At any given moment, there are approximately a zillion crowdfunding campaigns on the web. Take a stroll through Kickstarter or Indiegogo, and you’ll find no shortage of weird, useless, and downright stupid projects out there — alongside some real gems. In this column, we cut through all the worthless wearables and Oculus Rift ripoffs to round up the week’s most unusual, ambitious, and exciting projects. But don’t grab your wallet just yet. Keep in mind that any crowdfunded project can fail — even the most well-intentioned. Do your homework before cutting a check for the gadget of your dreams.
Remember that scene from Men In Black? The one that zooms out to reveal that our entire galaxy sits inside the marble on a cat’s leash? Well if that scene stuck with you, there’s a good chance you’ll appreciate this new desktop trinket that recently popped up on Kickstarter. The Universe in a Sphere is exactly what it sounds like; it’s a desk ornament that contains a tiny scale model of the cosmic neighborhood that we live in.

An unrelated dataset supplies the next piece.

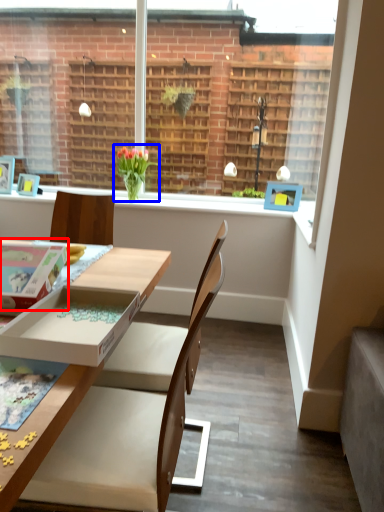 Question: Which object is closer to the camera taking this photo, box (highlighted by a red box) or houseplant (highlighted by a blue box)?

Choices:
 (A) box
 (B) houseplant

Answer: (A)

“What I did was is to take a catalog of galaxies, including our home supercluster called Laniakea, converted the XYZ coordinates and selected all of the 675,758 galaxies in a radius of 125 megaparsecs,” creator Clemens Steffin told Digital Trends in an interview. “One megaparsec stands for about 3.2616 million light years, so the cloud in my glass sphere represents a diameter of 815,400,000 light years.” Steffin next searched for (and found) a company capable of lasering in each one of these 380,000 dots, each representing an entire galaxy, into a glass sphere. After that, he launched his Kickstarter.

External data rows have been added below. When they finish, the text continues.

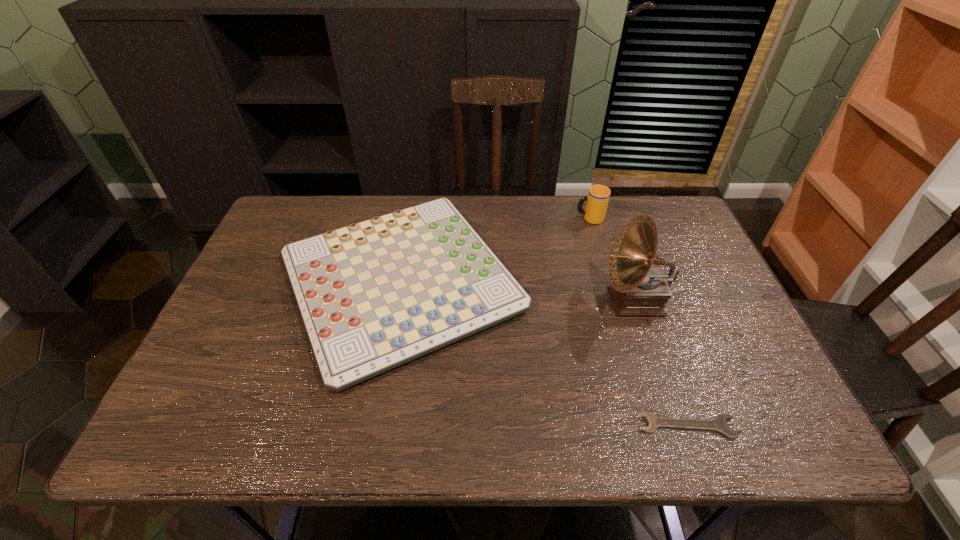 Identify the location of free space located on the side of the second tallest object with the handle. This screenshot has width=960, height=540. (456, 219).

In order to click on free region located on the side of the second tallest object with the handle in this screenshot , I will do `click(531, 219)`.

Locate an element on the screen. This screenshot has height=540, width=960. free space located 0.160m on the right of the second shortest object is located at coordinates (588, 282).

The width and height of the screenshot is (960, 540). I want to click on vacant space located 0.310m on the left of the nearest object, so click(x=487, y=426).

This screenshot has height=540, width=960. I want to click on cup present at the far edge, so click(597, 200).

At what (x,y) coordinates should I click in order to perform the action: click on gameboard that is at the far edge. Please return your answer as a coordinate pair (x, y). Image resolution: width=960 pixels, height=540 pixels. Looking at the image, I should click on (374, 295).

Locate an element on the screen. The height and width of the screenshot is (540, 960). object located in the near edge section of the desktop is located at coordinates (718, 424).

Locate an element on the screen. Image resolution: width=960 pixels, height=540 pixels. object that is positioned at the left edge is located at coordinates (374, 295).

Identify the location of phonograph record located in the right edge section of the desktop. (638, 289).

Where is `wrench at the right edge`? wrench at the right edge is located at coordinates (718, 424).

3D printing has progressed by leaps and bounds over the past few years, but regardless of all the advances we’ve made, the vast majority of printers can still only print parts. If you want to create a functional electronic objects, you generally have to print multiple separate parts, add wiring/electronics, and then fasten everything together at the end.
The NexD1 aims to change all that. The printer features an innovative multi-material printing system that allows you to not only print plastic parts, but also print functional circuits directly into the parts you’re printing. In essence, this allows you to create electronic objects that are fully functional and ready to use right after you pull them off the print bed — no wiring, no soldering, and no assembly required. This could very well be the future of 3D printing.

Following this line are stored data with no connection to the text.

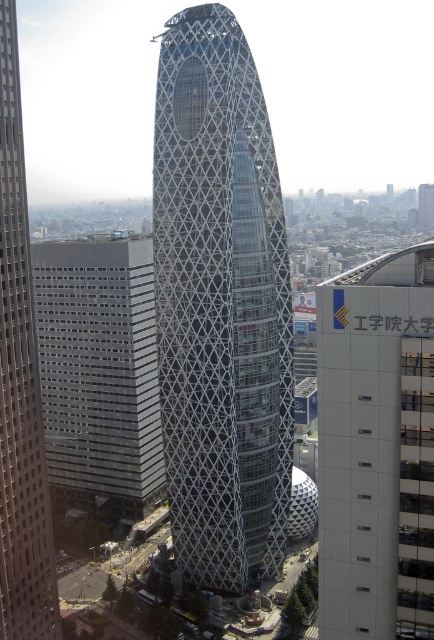 Question: Which of the following is the closest to the observer?

Choices:
 (A) gray glass building at left
 (B) white concrete building at right
 (C) gray glass skyscraper at center
 (D) metallic lattice tower at center

Answer: (B)

Question: Is white concrete building at right behind gray glass building at left?

Choices:
 (A) yes
 (B) no

Answer: (B)

Question: Can you confirm if white concrete building at right is positioned below gray glass building at left?

Choices:
 (A) no
 (B) yes

Answer: (A)

Question: Estimate the real-world distances between objects in this image. Which object is closer to the gray glass skyscraper at center?

Choices:
 (A) gray glass building at left
 (B) white concrete building at right
 (C) metallic lattice tower at center

Answer: (C)

Question: Which point appears farthest from the camera in this image?

Choices:
 (A) (411, 288)
 (B) (105, 387)
 (C) (2, 3)
 (D) (243, 435)

Answer: (B)

Question: Can you confirm if gray glass building at left is positioned above gray glass skyscraper at center?

Choices:
 (A) yes
 (B) no

Answer: (B)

Normally, if you want to play a record, you place your album on a turntable, which spins it and reads the tunes with a needle. RokBlock turns that method on its head. Rather than spinning the record itself, RokBlock is designed to drive around your vinyl like a little car going in circles, read the songs with a needle, and beam the audio to a Bluetooth speaker. Pretty clever, right?
And for those of you who are worried about scratching up your vinyl, don’t be. “RokBlok has been engineered to prevent damage to your records when in use,” the company states on its Kickstarter campaign page. “We do this by carefully balancing and distributing the weight of the player (3.2oz) across it’s scratch-proof rubber wheels and not the needle. This makes it so the needle does not take the brunt of the weight out on your record’s grooves.”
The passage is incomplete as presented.